BEIJING (Reuters) - A 50-percent drop in China's property prices will lead to a surge in bad real estate loans for Chinese lenders, a local newspaper reported, citing the results of the latest round of a Chinese bank stress test.
Many Chinese banks reported less-than-1-percent ratio in non-performing loans (NPL) to home buyers, but halved housing prices may expand the volume of such loans, pushing up the ratio by another 1-2 percentage points, the 21st Century Business Herald reported, citing banking sources.
China Merchants Bank <3968.HK> <600036.SS>, which reported a tiny NPL ratio of 0.12 percent in mortgage loans at the end of June, would see the ratio jump by up to 2 percentage points, the paper reported.
Loans to finance purchase of existing homes, especially those granted in 2009 and 2010 when housing prices surged in major Chinese cities, are particularly vulnerable, it added.

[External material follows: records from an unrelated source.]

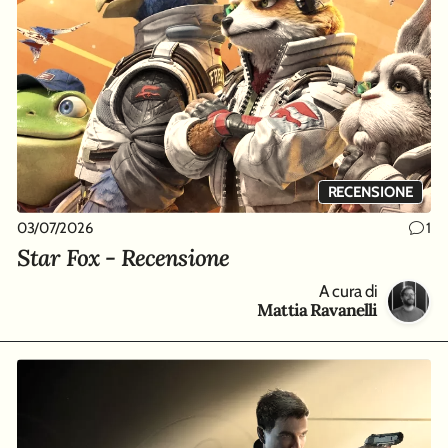
RECENSIONE
03/07/2026
1
Star Fox - Recensione
A cura di
Mattia Ravanelli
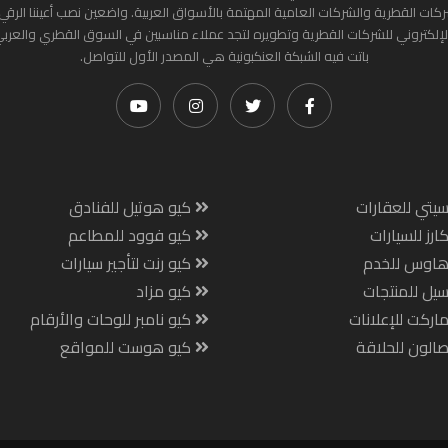
ركات القطرية والشركات العامية المهتمة بالأسواق العربية. واضعين نصب أعيننا الرقي
لإلكتروني للشركات القطرية وتطويره لتجد عملاء مناسبين في السوق القطري والعرب
باتت فيه الشبكة العنكبونية هي المصدر الأول للتواصل.
يتي للعقارات
كيو هوتيل للفنادق
ارز للسيارات
كيو فوود للمطاعم
هاوس للخدم
كيو رنت لتأجير سيارات
يل للمنتجات
كيو مزاد
اركت للإعلانات
كيو نامبر للوحات والأرقام
الون للحلاقة
كيو هوست للمواقع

But the paper added the overall asset quality of Chinese banks would remain sound in the extreme scenario as outstanding property loans accounted for less than a fifth in overall bank lending.
Outstanding loans to property developers and home buyers stood at 8.71 trillion yuan ($1.28 trillion) at the end of June, or 18 percent of the overall loan books, according to statistics from the Chinese central bank.
China's banking regulator has instructed lenders to test the impact of a fall in house prices of up to 50 percent in key cities in early August, but the regulator added that hypothetical scenarios examined in stress tests did not reflect its forecasts nor did they herald any change in policy.